→ Exercise brief
Reproduce all of the records word for word, omitting the pictures.

────────────────

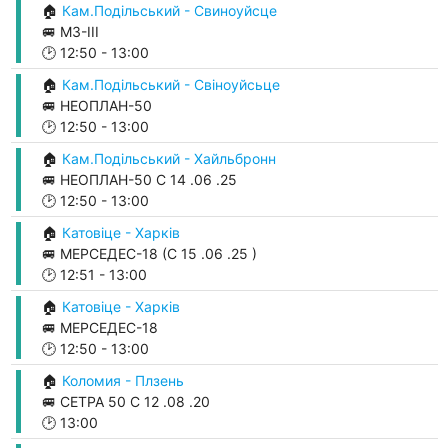
🏠
Кам.Подільський - Свиноуйсце
🚐 М3-ІІІ
🕑
12:50
-
13:00
🏠
Кам.Подільський - Свіноуйсьце
🚐 НЕОПЛАН-50
🕑
12:50
-
13:00
🏠
Кам.Подільський - Хайльбронн
🚐 НЕОПЛАН-50 С 14 .06 .25
🕑
12:50
-
13:00
🏠
Катовіце - Харків
🚐 МЕРСЕДЕС-18 (С 15 .06 .25 )
🕑
12:51
-
13:00
🏠
Катовіце - Харків
🚐 МЕРСЕДЕС-18
🕑
12:50
-
13:00
🏠
Коломия - Плзень
🚐 СЕТРА 50 С 12 .08 .20
🕑
13:00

────────────────

→ Solution to the exercise
🏠
Кам.Подільський - Свиноуйсце
🚐 М3-ІІІ
🕑
12:50
-
13:00
🏠
Кам.Подільський - Свіноуйсьце
🚐 НЕОПЛАН-50
🕑
12:50
-
13:00
🏠
Кам.Подільський - Хайльбронн
🚐 НЕОПЛАН-50 С 14 .06 .25
🕑
12:50
-
13:00
🏠
Катовіце - Харків
🚐 МЕРСЕДЕС-18 (С 15 .06 .25 )
🕑
12:51
-
13:00
🏠
Катовіце - Харків
🚐 МЕРСЕДЕС-18
🕑
12:50
-
13:00
🏠
Коломия - Плзень
🚐 СЕТРА 50 С 12 .08 .20
🕑
13:00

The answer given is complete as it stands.